Wednesday, June 29, 2011

Tools of the Trade...the Mandoline

If there’s one thing I just cannot master it’s cutting things wafer thin. Another problem I have is slicing things evenly so all the pieces are exactly the same size. I just can’t do it. One tool that helps me do both very easily is the mandoline. Sometimes also called a V-slicer, the mandoline makes it possible to quickly, uniformly, and safely slice and julienne vegetables and fruits. The advertisement for the one I have says “it also shreds cabbage and neatly dices potatoes, tomatoes, and onions”. For safety, a holder firmly grips food with stainless-steel prongs so fingers are protected from the surgical steel blades, and the inserts accompanying the device lock in position. The inserts act as a guide for slicing against the V-frame's knife that reverses to create slices either 1/4-inch or 1/16-inch thick and two julienne inserts for creating 1/8-inch or 3/8-inch strips. For storage, the V-frame, all three inserts, and the safety holder fit into a caddy that can stand upright on the counter, lie flat in a drawer, or hang on the wall.

A stainless steel model

I love to use my mandoline to make cucumber salad. I slice them wafer thin and dress them with rice vinegar, a little bit of oil, salt and white pepper and maybe a little dill. Sometimes instead of oil I’ll use plain yogurt. Both versions are great for a picnic or to enjoy on a hot summer day. Since temperatures are on the rise (it is the beginning of summer after all), it’s a great time to get out this helpful tool and make this refreshing salad.
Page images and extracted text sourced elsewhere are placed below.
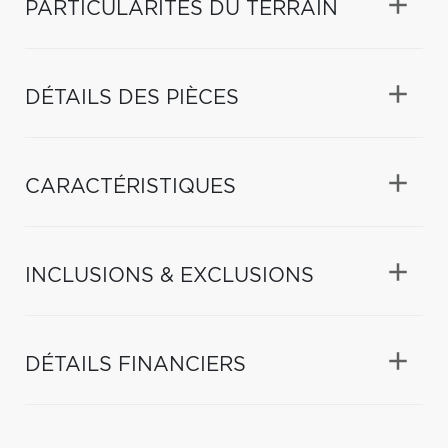
PARTICULARITÉS DU TERRAIN
DÉTAILS DES PIÈCES
CARACTÉRISTIQUES
INCLUSIONS & EXCLUSIONS
DÉTAILS FINANCIERS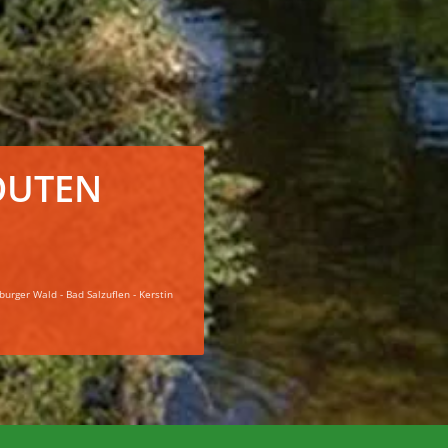
OUTEN
urger Wald - Bad Salzuflen - Kerstin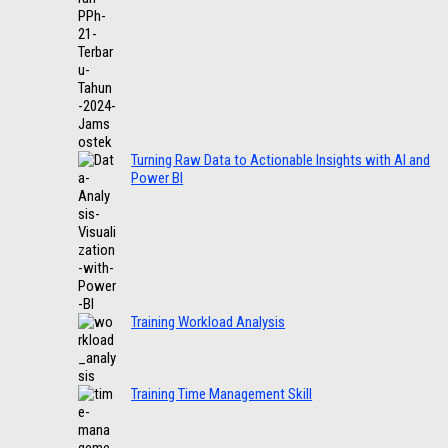
Turning Raw Data to Actionable Insights with AI and
Power BI
Training Workload Analysis
Training Time Management Skill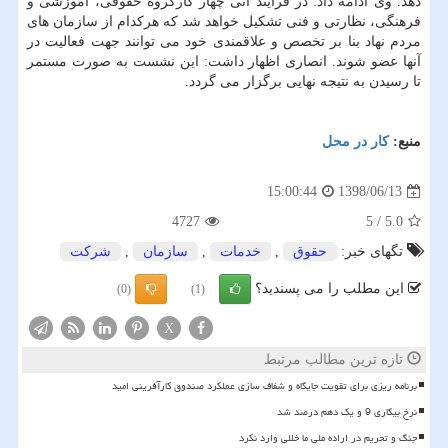
دهد. وی ادامه داد: در فرآیند آتی چهار كارگروه حقوقی، آموزشی و
فرهنگی، نظارتی و فنی تشكیل خواهد شد كه هركدام از سازمان های
مردم نهاد بنا بر تخصص و علاقمندی خود می توانند جهت فعالیت در
آنها عضو شوند. انصاری اظهار داشت: این نشست به صورت مستمر
تا رسیدن به نتیجه نهایی برگزار می گردد.
منبع:
كار در محل
1398/06/13
15:00:44
4727
5
/
5.0
تگهای خبر:
حقوق
,
خدمات
,
سازمان
,
شركت
این مطلب را می پسندید؟
(0)
(1)
X
تازه ترین مطالب مرتبط
برنامه ریزی برای تقویت جایگاه و شفاف سازی عملکرد صندوق کارآفرینی امید
نرخ بیکاری 9 و یک دهم درصد شد
جنگ و تحریم در اراده ملی ما خللی وارد نکرد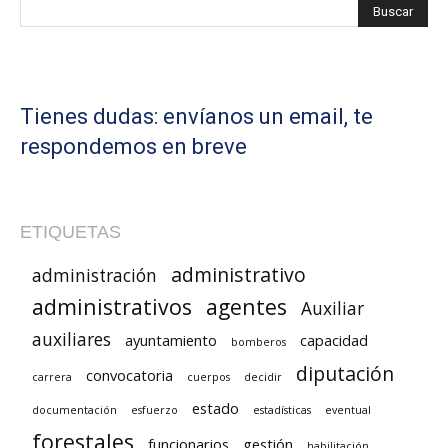
Tienes dudas: envíanos un email, te
respondemos en breve
ETIQUETAS
administrativo
administración
administrativos
agentes
Auxiliar
auxiliares
ayuntamiento
capacidad
bomberos
diputación
convocatoria
carrera
cuerpos
decidir
estado
documentación
esfuerzo
estadísticas
eventual
forestales
funcionarios
gestión
habilitación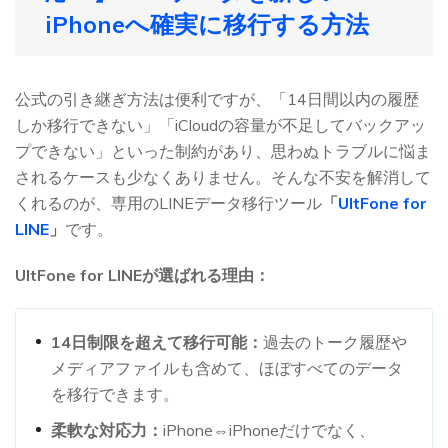
iPhoneへ確実に移行する方法
公式の引き継ぎ方法は便利ですが、「14日間以内の履歴
しか移行できない」「iCloudの容量が不足してバックアッ
プできない」といった制約があり、思わぬトラブルに悩ま
されるケースも少なくありません。そんな不安を解消して
くれるのが、専用のLINEデータ移行ツール
「
UltFone for
LINE
」
です。
UltFone for LINEが選ばれる理由：
14日制限を超えて移行可能：
過去のトーク履歴や
メディアファイルも含めて、ほぼすべてのデータ
を移行できます。
柔軟な対応力：
iPhone⇔iPhoneだけでなく、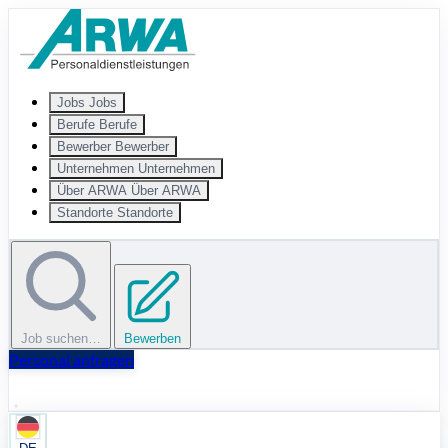
Zum Hauptinhalt springen
Jobs
Jobs
Berufe
Berufe
Bewerber
Bewerber
Unternehmen
Unternehmen
Über ARWA
Über ARWA
Standorte
Standorte
Job suchen…
Bewerben
Personal anfragen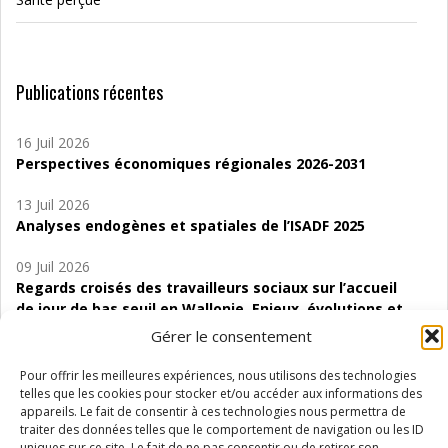
Publications récentes
16 Juil 2026
Perspectives économiques régionales 2026-2031
13 Juil 2026
Analyses endogènes et spatiales de l’ISADF 2025
09 Juil 2026
Regards croisés des travailleurs sociaux sur l’accueil
de jour de bas seuil en Wallonie. Enjeux, évolutions et
perspectives
Gérer le consentement
06 Juil 2026
Pour offrir les meilleures expériences, nous utilisons des technologies
Étude d’évaluabilité des Structures
telles que les cookies pour stocker et/ou accéder aux informations des
d’accompagnement à l’autocréation d’emploi (SAACE)
appareils. Le fait de consentir à ces technologies nous permettra de
traiter des données telles que le comportement de navigation ou les ID
uniques sur ce site. Le fait de ne pas consentir ou de retirer son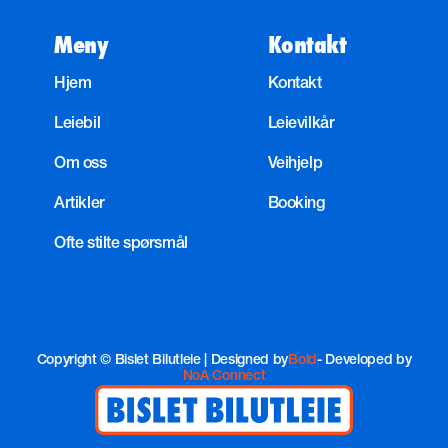
Meny
Kontakt
Hjem
Kontakt
Leiebil
Leievilkår
Om oss
Veihjelp
Artikler
Booking
Ofte stilte spørsmål
Copyright © Bislet Bilutleie | Designed by
Bold
- Developed by
NoA Connect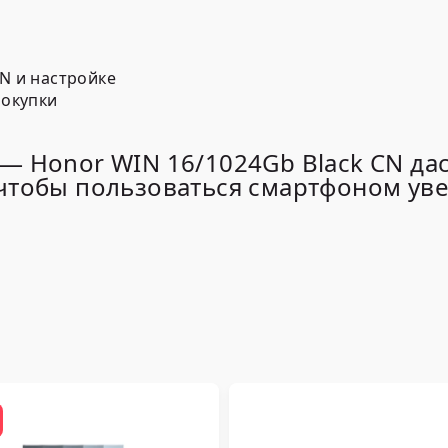
N и настройке
покупки
— Honor WIN 16/1024Gb Black CN да
чтобы пользоваться смартфоном ув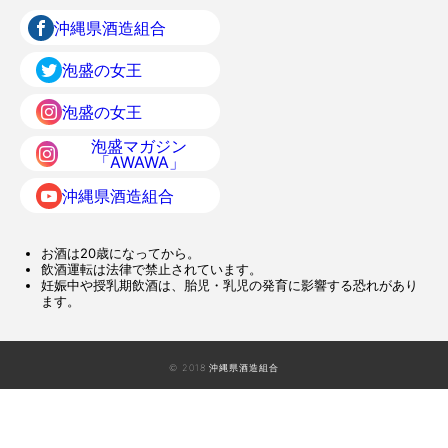
沖縄県酒造組合
泡盛の女王
泡盛の女王
泡盛マガジン
「AWAWA」
沖縄県酒造組合
お酒は20歳になってから。
飲酒運転は法律で禁止されています。
妊娠中や授乳期飲酒は、胎児・乳児の発育に影響する恐れがあり
ます。
© 2018 沖縄県酒造組合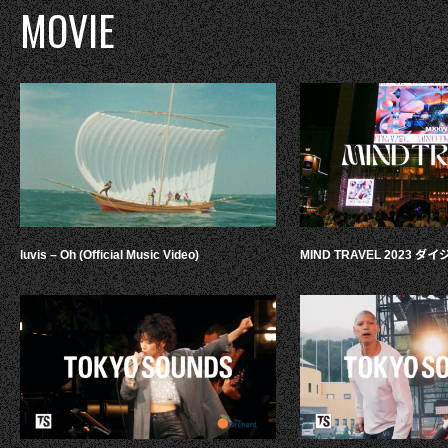
MOVIE
luvis – Oh (Official Music Video)
MIND TRAVEL 2023 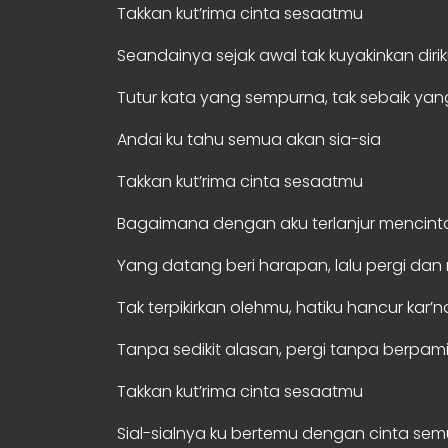
Takkan kut’rima cinta sesaatmu
Seandainya sejak awal tak kuyakinkan diri
Tutur kata yang sempurna, tak sebaik yang
Andai ku tahu semua akan sia-sia
Takkan kut’rima cinta sesaatmu
Bagaimana dengan aku terlanjur mencint
Yang datang beri harapan, lalu pergi da
Tak terpikirkan olehmu, hatiku hancur kar’
Tanpa sedikit alasan, pergi tanpa berpam
Takkan kut’rima cinta sesaatmu
Sial-sialnya ku bertemu dengan cinta se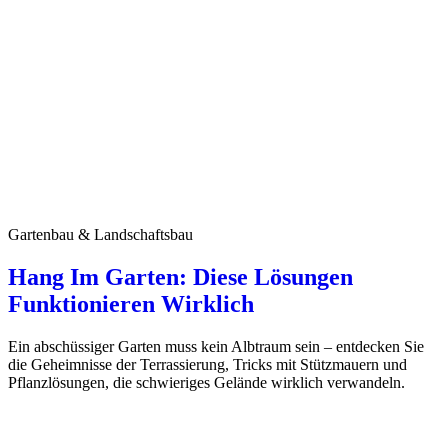
Gartenbau & Landschaftsbau
Hang Im Garten: Diese Lösungen
Funktionieren Wirklich
Ein abschüssiger Garten muss kein Albtraum sein – entdecken Sie
die Geheimnisse der Terrassierung, Tricks mit Stützmauern und
Pflanzlösungen, die schwieriges Gelände wirklich verwandeln.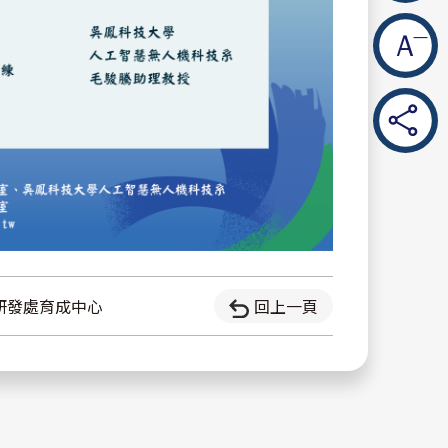
研發處育成中心
回上一頁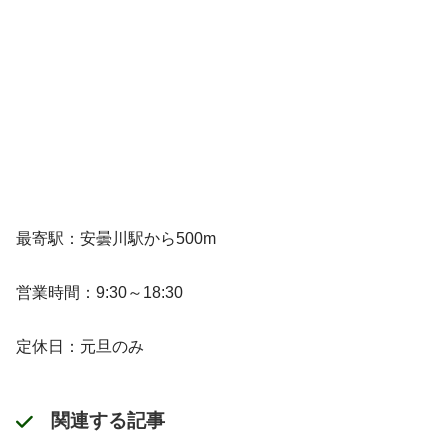
最寄駅：安曇川駅から500m
営業時間：9:30～18:30
定休日：元旦のみ
関連する記事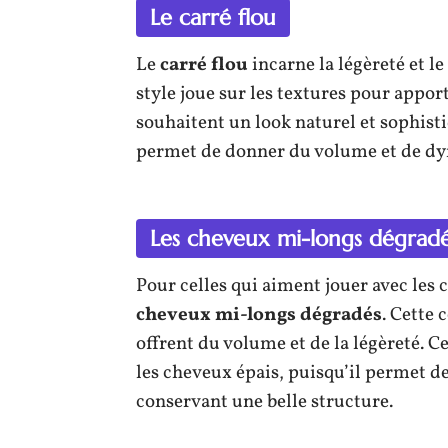
Le carré flou
Le
carré flou
incarne la légèreté et l
style joue sur les textures pour appor
souhaitent un look naturel et sophisti
permet de donner du volume et de dy
Les cheveux mi-longs dégrad
Pour celles qui aiment jouer avec les 
cheveux mi-longs dégradés
. Cette 
offrent du volume et de la légèreté. 
les cheveux épais, puisqu’il permet de
conservant une belle structure.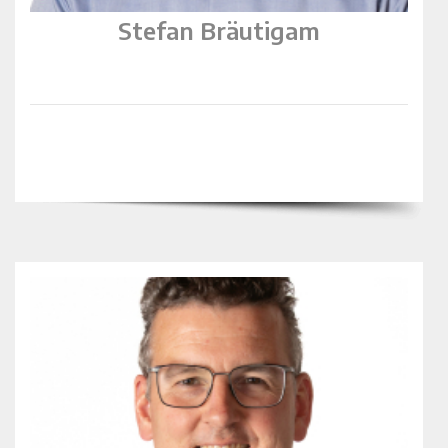
Stefan Bräutigam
Why get one, you ask? You may already have a food processor with attachments that can do the same thing. Well, you can’t slice onions, which are near impossible to get whole into a food processor, when you want to make rings. I’ve also never used the food processor to julienne anything. I think the V-slicer works great for that as well. Potatoes and sweet potatoes, sliced to make fries, are a snap with the mandoline, too.

The Boerner v-slicer
Fortunately, there are mandolins and V-slicers available in all sorts of price ranges, from the less expensive rugged plastic ones, such as the one I have by Boerner (which you can find for around $30), to the spiffier stainless steel models available at over $150. Choose whichever your budget allows, but it’s a great tool to have when your slicing capabilities are limited (like mine).

Tuesday, June 21, 2011

Breakfast Revisited

Walk into any supermarket and you are greeted with an aisle full of colorful boxes in the cereal section. I call it Carb Alley. It’s unbelievable the selection we have to choose from. It’s clear that we love cereal and that we eat enough of it to keep the grocery shelves brimming with choices.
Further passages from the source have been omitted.